Copy out the listing that follows exactly, dropping every picture.

Stored data below:

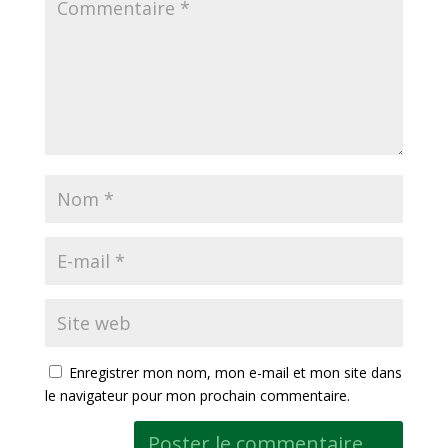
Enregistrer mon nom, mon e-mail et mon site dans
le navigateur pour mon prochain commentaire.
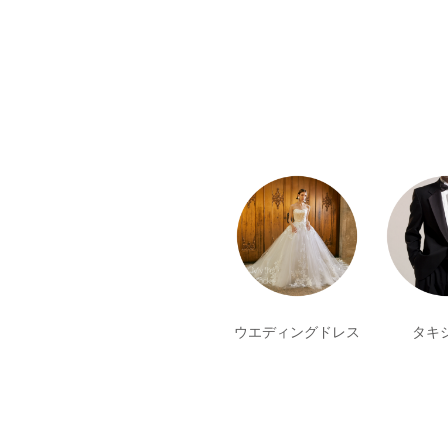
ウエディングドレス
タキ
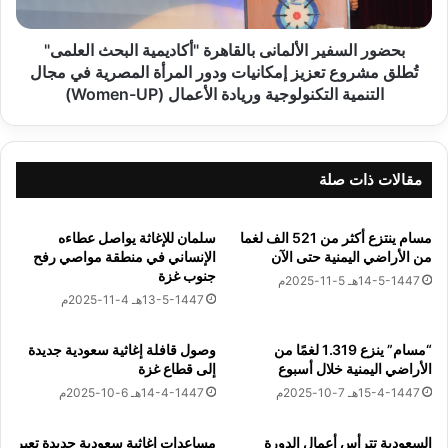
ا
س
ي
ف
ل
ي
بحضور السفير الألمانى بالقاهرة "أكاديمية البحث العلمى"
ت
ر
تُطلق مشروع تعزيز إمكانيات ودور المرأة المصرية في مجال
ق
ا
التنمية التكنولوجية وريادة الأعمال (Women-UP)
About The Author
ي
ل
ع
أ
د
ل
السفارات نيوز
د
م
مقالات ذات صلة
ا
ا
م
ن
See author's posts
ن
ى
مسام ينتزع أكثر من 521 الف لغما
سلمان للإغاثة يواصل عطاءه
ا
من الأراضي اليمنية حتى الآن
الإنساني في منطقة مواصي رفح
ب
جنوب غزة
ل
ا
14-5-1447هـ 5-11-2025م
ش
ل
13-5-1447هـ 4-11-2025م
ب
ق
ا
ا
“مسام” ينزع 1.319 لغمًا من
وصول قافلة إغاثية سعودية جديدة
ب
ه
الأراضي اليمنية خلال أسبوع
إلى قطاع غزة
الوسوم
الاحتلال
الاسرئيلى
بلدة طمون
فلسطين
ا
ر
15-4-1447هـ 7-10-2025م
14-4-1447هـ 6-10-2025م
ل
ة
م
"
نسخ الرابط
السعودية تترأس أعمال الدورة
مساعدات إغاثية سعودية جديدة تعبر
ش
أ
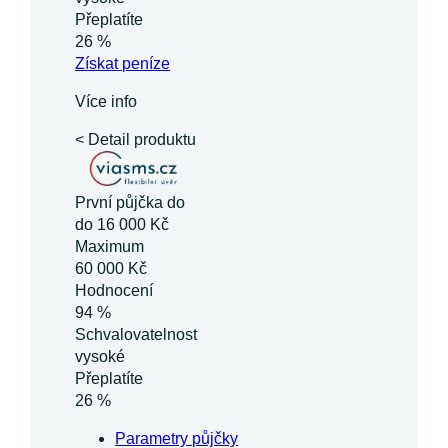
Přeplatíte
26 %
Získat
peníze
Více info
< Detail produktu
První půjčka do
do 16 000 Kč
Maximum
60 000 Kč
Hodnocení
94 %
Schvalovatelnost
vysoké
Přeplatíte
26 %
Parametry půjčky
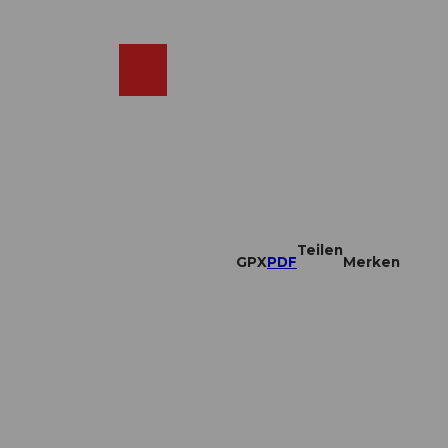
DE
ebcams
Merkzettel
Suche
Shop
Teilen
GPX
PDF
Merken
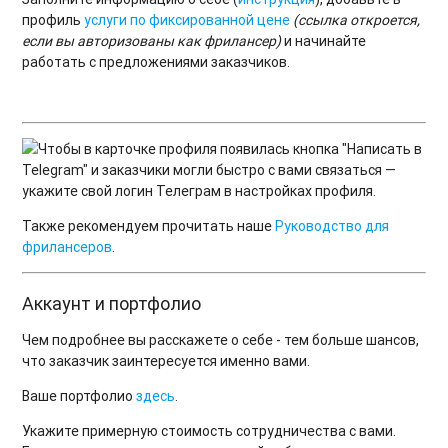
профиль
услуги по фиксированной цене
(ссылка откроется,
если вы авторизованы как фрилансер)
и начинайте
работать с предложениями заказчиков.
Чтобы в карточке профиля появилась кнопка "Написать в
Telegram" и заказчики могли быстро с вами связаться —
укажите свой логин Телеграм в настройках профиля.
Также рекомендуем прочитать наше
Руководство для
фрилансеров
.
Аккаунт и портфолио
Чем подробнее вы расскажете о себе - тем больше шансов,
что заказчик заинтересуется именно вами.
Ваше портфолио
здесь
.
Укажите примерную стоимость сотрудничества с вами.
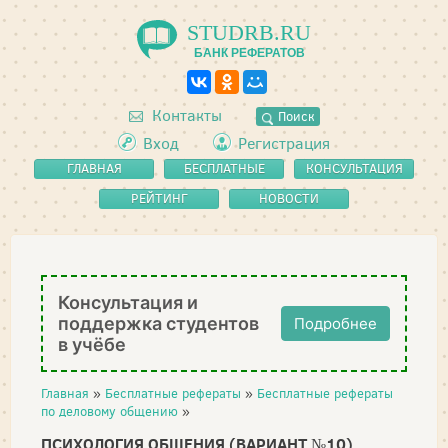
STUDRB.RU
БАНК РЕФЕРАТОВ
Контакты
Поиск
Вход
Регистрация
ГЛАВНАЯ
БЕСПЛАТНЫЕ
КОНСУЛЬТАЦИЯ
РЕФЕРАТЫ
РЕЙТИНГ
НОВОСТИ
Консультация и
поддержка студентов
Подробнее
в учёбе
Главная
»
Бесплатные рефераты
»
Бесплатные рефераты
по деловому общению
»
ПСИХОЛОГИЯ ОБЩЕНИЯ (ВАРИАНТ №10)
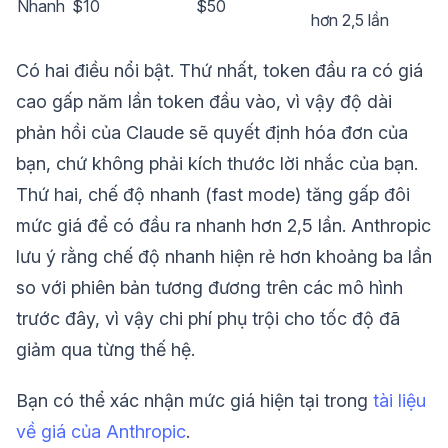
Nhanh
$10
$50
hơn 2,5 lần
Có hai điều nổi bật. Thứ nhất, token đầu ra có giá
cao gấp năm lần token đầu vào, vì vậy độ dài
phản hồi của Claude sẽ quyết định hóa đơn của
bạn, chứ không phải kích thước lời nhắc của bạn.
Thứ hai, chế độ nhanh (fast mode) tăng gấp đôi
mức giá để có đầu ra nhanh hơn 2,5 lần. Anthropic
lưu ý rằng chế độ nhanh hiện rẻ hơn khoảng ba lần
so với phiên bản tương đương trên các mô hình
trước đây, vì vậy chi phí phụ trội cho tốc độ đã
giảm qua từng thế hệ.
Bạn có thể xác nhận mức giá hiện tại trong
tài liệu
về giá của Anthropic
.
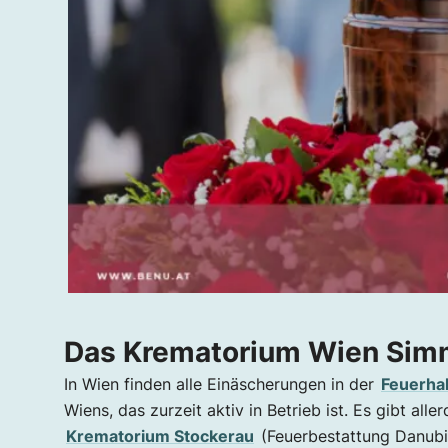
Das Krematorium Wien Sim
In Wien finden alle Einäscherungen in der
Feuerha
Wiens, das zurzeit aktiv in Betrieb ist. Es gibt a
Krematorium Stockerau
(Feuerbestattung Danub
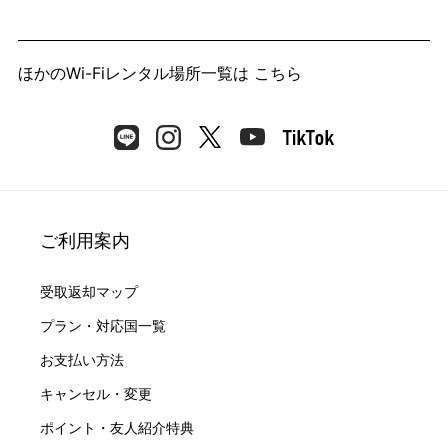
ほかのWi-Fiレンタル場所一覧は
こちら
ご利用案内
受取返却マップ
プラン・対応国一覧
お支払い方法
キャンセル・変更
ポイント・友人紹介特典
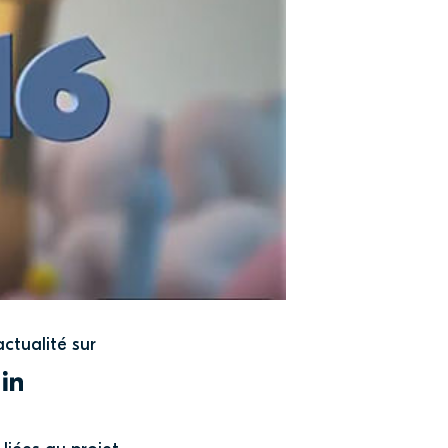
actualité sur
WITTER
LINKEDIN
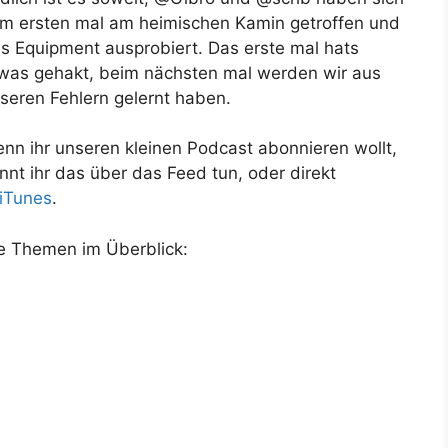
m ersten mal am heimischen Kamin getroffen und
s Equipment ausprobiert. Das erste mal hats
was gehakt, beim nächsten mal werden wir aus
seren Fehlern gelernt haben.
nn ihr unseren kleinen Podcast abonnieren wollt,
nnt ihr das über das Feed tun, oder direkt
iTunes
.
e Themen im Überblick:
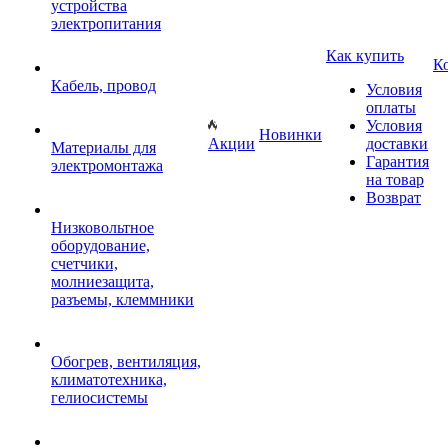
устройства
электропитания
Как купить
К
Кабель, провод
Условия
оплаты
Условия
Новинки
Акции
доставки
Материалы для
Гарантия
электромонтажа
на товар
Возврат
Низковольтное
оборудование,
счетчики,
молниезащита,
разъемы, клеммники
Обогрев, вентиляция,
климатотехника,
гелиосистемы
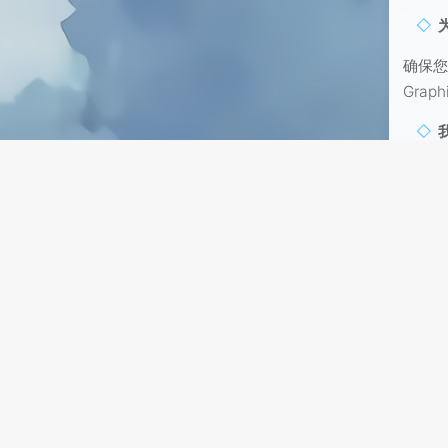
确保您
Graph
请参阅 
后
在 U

End of Stored data.

• **Solution to this problem**:
Enregistrer mon nom, mon e-mail et mon site dans
le navigateur pour mon prochain commentaire.
ウエディングドレス
タキ
ا
س
ي
ف
ل
ي
بحضور السفير الألمانى بالقاهرة "أكاديمية البحث العلمى"
ت
ر
تُطلق مشروع تعزيز إمكانيات ودور المرأة المصرية في مجال
ق
ا
التنمية التكنولوجية وريادة الأعمال (Women-UP)
About The Author
ي
ل
ع
أ
د
ل
السفارات نيوز
د
م
مقالات ذات صلة
ا
ا
م
ن
See author's posts
ن
ى
مسام ينتزع أكثر من 521 الف لغما
سلمان للإغاثة يواصل عطاءه
ا
من الأراضي اليمنية حتى الآن
الإنساني في منطقة مواصي رفح
ب
جنوب غزة
ل
ا
14-5-1447هـ 5-11-2025م
ش
ل
13-5-1447هـ 4-11-2025م
ب
ق
ا
ا
“مسام” ينزع 1.319 لغمًا من
وصول قافلة إغاثية سعودية جديدة
ب
ه
الأراضي اليمنية خلال أسبوع
إلى قطاع غزة
الوسوم
الاحتلال
الاسرئيلى
بلدة طمون
فلسطين
ا
ر
15-4-1447هـ 7-10-2025م
14-4-1447هـ 6-10-2025م
ل
ة
م
"
نسخ الرابط
السعودية تترأس أعمال الدورة
مساعدات إغاثية سعودية جديدة تعبر
ش
أ
Přeplatíte
26 %
Získat
peníze
Více info
< Detail produktu
První půjčka do
do 16 000 Kč
Maximum
60 000 Kč
Hodnocení
94 %
Schvalovatelnost
vysoké
Přeplatíte
26 %
Parametry půjčky
DE
ebcams
Merkzettel
Suche
Shop
Teilen
GPX
PDF
Merken
профиль
услуги по фиксированной цене
(ссылка откроется,
если вы авторизованы как фрилансер)
и начинайте
работать с предложениями заказчиков.
Чтобы в карточке профиля появилась кнопка "Написать в
Telegram" и заказчики могли быстро с вами связаться —
укажите свой логин Телеграм в настройках профиля.
Также рекомендуем прочитать наше
Руководство для
фрилансеров
.
Аккаунт и портфолио
Чем подробнее вы расскажете о себе - тем больше шансов,
что заказчик заинтересуется именно вами.
Ваше портфолио
здесь
.
Укажите примерную стоимость сотрудничества с вами.
STUDRB.RU
БАНК РЕФЕРАТОВ
Контакты
Поиск
Вход
Регистрация
ГЛАВНАЯ
БЕСПЛАТНЫЕ
КОНСУЛЬТАЦИЯ
РЕФЕРАТЫ
РЕЙТИНГ
НОВОСТИ
Консультация и
поддержка студентов
Подробнее
в учёбе
Главная
»
Бесплатные рефераты
»
Бесплатные рефераты
по деловому общению
»
ПСИХОЛОГИЯ ОБЩЕНИЯ (ВАРИАНТ №10)
Nhanh
$10
$50
hơn 2,5 lần
Có hai điều nổi bật. Thứ nhất, token đầu ra có giá
cao gấp năm lần token đầu vào, vì vậy độ dài
phản hồi của Claude sẽ quyết định hóa đơn của
bạn, chứ không phải kích thước lời nhắc của bạn.
Thứ hai, chế độ nhanh (fast mode) tăng gấp đôi
mức giá để có đầu ra nhanh hơn 2,5 lần. Anthropic
lưu ý rằng chế độ nhanh hiện rẻ hơn khoảng ba lần
so với phiên bản tương đương trên các mô hình
trước đây, vì vậy chi phí phụ trội cho tốc độ đã
giảm qua từng thế hệ.
Bạn có thể xác nhận mức giá hiện tại trong
tài liệu
về giá của Anthropic
.
Das Krematorium Wien Sim
In Wien finden alle Einäscherungen in der
Feuerha
Wiens, das zurzeit aktiv in Betrieb ist. Es gibt a
Krematorium Stockerau
(Feuerbestattung Danub
ほかのWi-Fiレンタル場所一覧は
こちら
ご利用案内
受取返却マップ
プラン・対応国一覧
お支払い方法
キャンセル・変更
ポイント・友人紹介特典
actualité sur
WITTER
LINKEDIN
m ersten mal am heimischen Kamin getroffen und
s Equipment ausprobiert. Das erste mal hats
was gehakt, beim nächsten mal werden wir aus
seren Fehlern gelernt haben.
nn ihr unseren kleinen Podcast abonnieren wollt,
nnt ihr das über das Feed tun, oder direkt
iTunes
.
e Themen im Überblick:
устройства
электропитания
Как купить
К
Кабель, провод
Условия
оплаты
Условия
Новинки
Акции
доставки
Материалы для
Гарантия
электромонтажа
на товар
Возврат
Низковольтное
оборудование,
счетчики,
молниезащита,
разъемы, клеммники
Обогрев, вентиляция,
климатотехника,
гелиосистемы
确保您
Graph
请参阅 
后
在 U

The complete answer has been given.